Do you remember that driver updates statistics? Let's check stat file and run iostat tool that read stat file and print the contents
/ # cat /sys/block/mybrd/stat
2 0 96 15 2 0 16 3 0 9 9
/ # iostat
Linux 4.4.0+ ((none)) 11/03/16 _x86_64_ (4 CPU)

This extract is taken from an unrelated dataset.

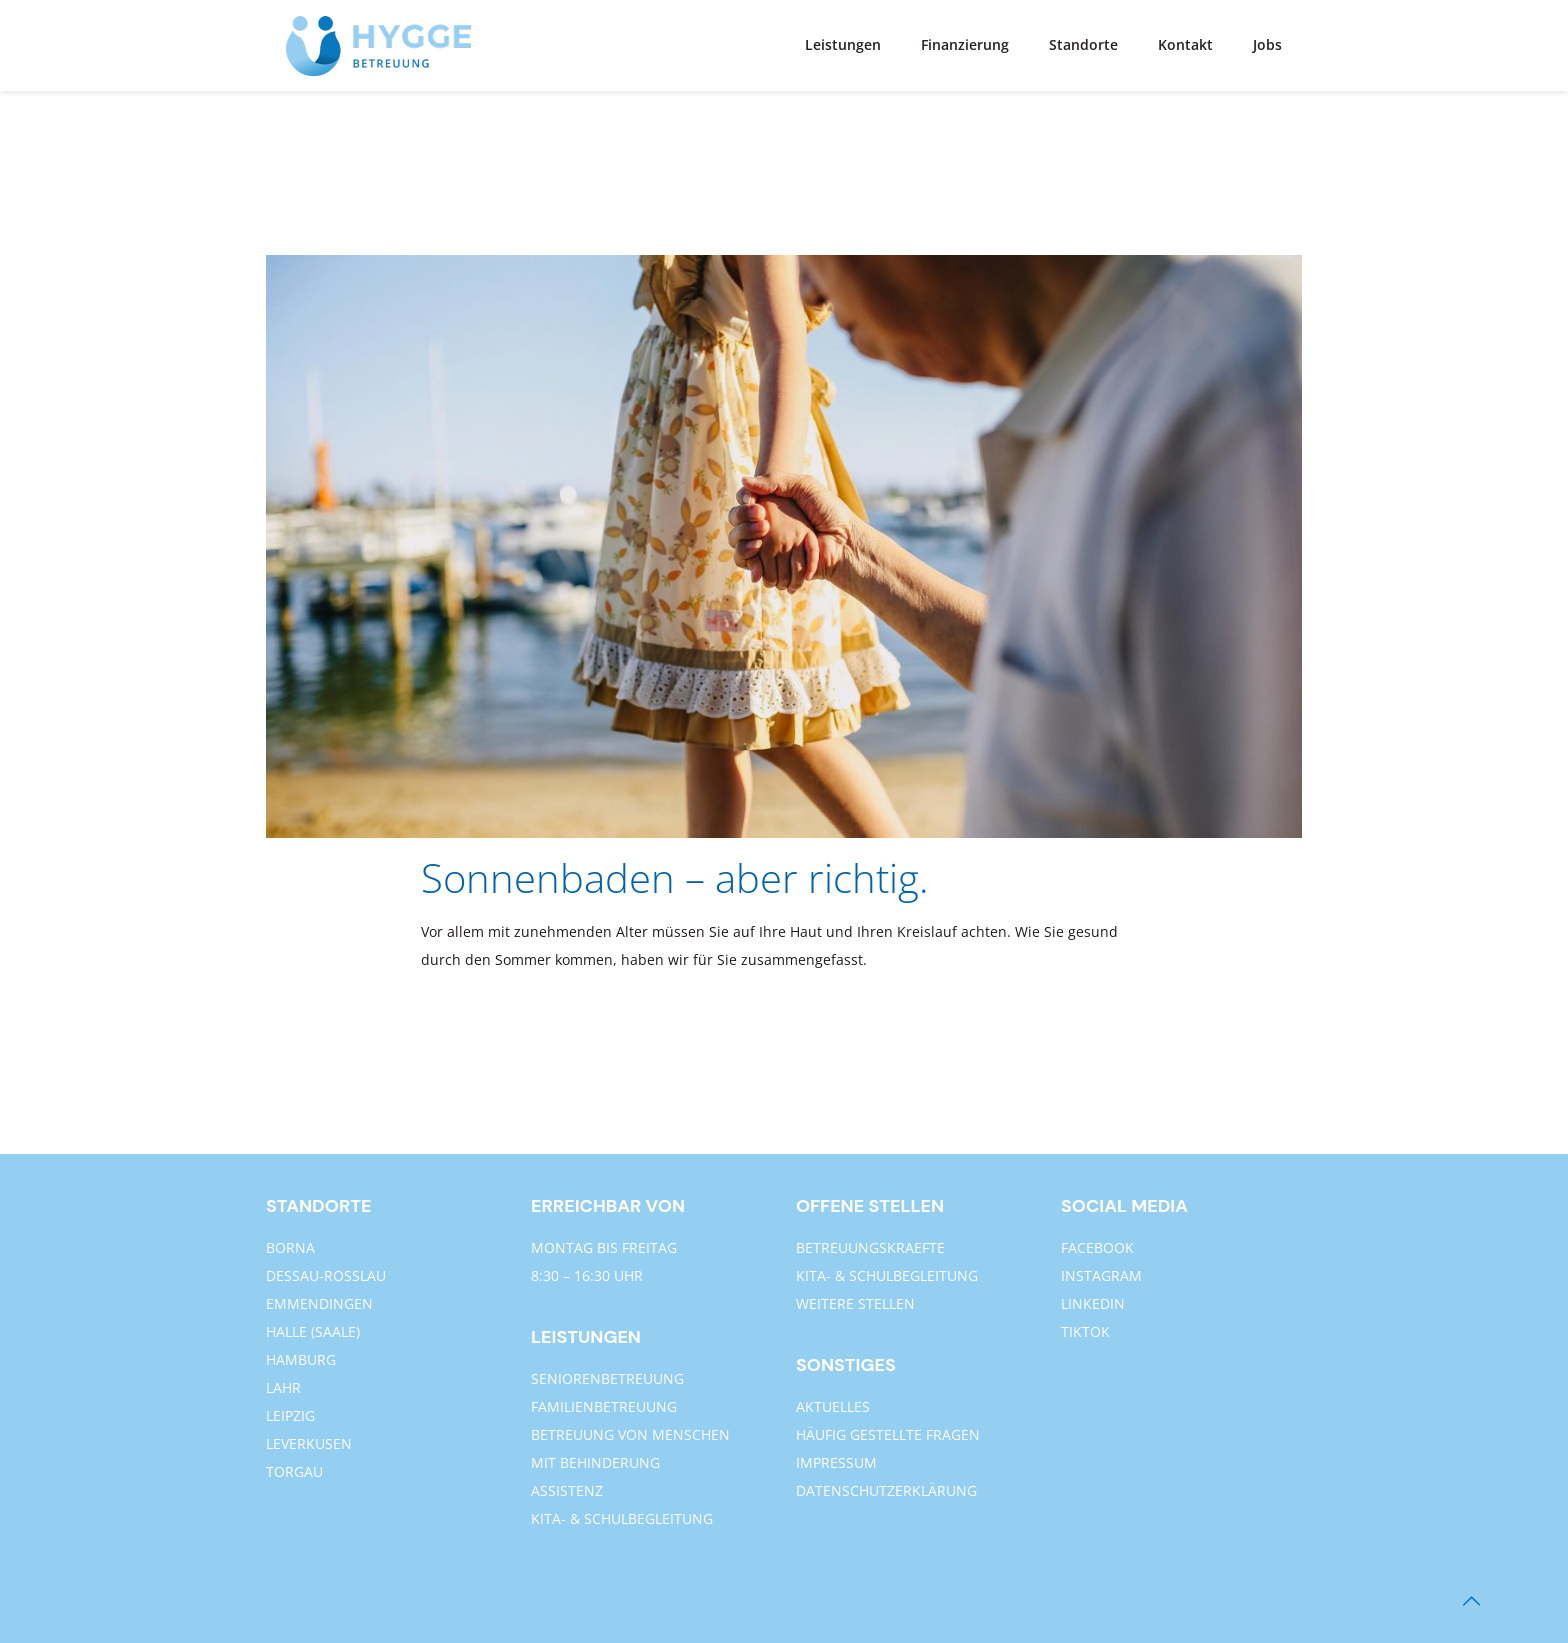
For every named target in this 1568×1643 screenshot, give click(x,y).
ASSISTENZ (567, 1490)
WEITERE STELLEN (855, 1303)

avg-cpu: %user %nice %system %iowait %steal %idle
0.00 0.00 0.04 0.00 0.00 99.95
Device: tps Blk_read/s Blk_wrtn/s Blk_read Blk_wrtn
mybrd 0.01 0.35 0.06 96 16
Please check what each value means in stat file: https://www.kernel.org/doc/Documentation/block/stat.txt For example, first four-values are for reading: 2 I/O generated and 96 sectors were processed for 15 milli-second. iostat tool also shows 96 sectors were processed in mybrd disk. And next four-values mean that 2 writing I/O generated and 16 sectors were processed for 3 milli-second.